-------- Records provided --------
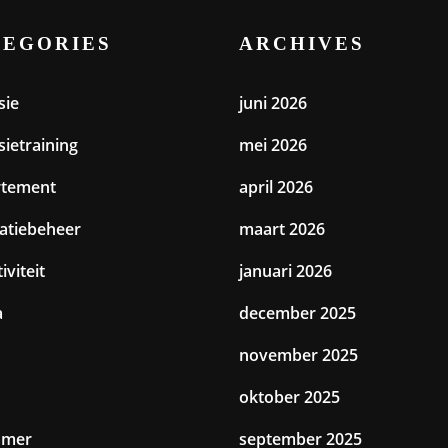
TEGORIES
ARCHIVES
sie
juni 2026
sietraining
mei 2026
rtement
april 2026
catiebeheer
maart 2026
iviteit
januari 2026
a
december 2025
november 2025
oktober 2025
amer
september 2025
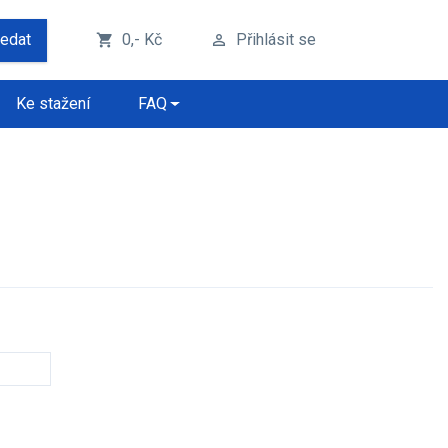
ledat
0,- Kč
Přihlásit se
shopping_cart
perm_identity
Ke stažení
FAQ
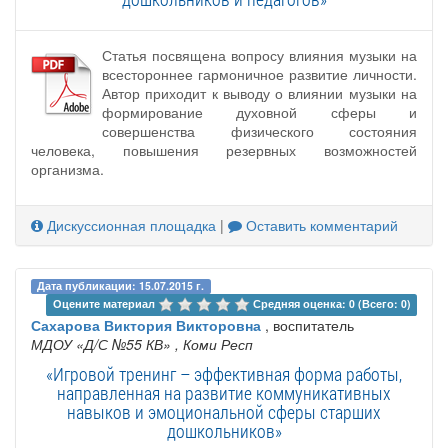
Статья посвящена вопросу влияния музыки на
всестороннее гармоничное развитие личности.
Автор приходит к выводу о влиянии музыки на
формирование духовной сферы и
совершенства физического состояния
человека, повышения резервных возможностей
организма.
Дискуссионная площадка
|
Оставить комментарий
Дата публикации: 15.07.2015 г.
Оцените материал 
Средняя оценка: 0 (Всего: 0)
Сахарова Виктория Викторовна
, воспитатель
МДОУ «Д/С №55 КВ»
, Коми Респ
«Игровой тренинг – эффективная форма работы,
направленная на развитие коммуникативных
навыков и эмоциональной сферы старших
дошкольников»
--------
-------- Records provided --------
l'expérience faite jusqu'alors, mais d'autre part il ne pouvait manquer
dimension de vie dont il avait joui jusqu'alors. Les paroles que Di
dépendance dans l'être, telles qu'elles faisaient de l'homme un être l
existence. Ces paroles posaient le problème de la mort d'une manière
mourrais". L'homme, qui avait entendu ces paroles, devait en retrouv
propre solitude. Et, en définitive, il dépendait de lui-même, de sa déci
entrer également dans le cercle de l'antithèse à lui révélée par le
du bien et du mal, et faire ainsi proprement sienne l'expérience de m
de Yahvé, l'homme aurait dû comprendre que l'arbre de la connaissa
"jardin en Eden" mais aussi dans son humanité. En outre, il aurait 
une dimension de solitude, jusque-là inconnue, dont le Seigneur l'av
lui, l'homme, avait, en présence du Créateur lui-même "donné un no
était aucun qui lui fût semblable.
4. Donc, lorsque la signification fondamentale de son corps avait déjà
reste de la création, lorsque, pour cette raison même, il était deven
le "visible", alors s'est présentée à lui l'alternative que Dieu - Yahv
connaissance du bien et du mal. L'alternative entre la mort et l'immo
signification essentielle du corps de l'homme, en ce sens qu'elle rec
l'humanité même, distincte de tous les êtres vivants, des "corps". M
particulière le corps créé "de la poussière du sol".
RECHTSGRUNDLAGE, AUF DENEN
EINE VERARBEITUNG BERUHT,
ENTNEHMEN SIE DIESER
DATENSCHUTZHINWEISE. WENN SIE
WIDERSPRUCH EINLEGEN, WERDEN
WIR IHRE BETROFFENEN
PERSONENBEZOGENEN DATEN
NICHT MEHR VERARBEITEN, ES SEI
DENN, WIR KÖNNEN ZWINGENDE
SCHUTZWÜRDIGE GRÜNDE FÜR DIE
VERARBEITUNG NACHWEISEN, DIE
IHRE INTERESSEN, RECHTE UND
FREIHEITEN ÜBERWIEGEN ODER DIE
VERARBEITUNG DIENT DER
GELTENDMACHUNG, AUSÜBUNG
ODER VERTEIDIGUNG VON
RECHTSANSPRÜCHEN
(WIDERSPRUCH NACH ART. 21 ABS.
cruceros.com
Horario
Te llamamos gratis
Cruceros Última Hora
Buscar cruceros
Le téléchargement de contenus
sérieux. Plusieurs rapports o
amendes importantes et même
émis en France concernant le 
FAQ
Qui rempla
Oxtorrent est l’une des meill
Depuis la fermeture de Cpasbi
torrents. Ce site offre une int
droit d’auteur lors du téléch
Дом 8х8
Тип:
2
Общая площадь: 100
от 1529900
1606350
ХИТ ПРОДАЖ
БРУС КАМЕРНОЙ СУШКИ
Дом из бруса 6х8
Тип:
--------
_Exercise requirements_
Say how many lines in the data hold the string "IHRE". No other content should accompany the number.

_Task response_
2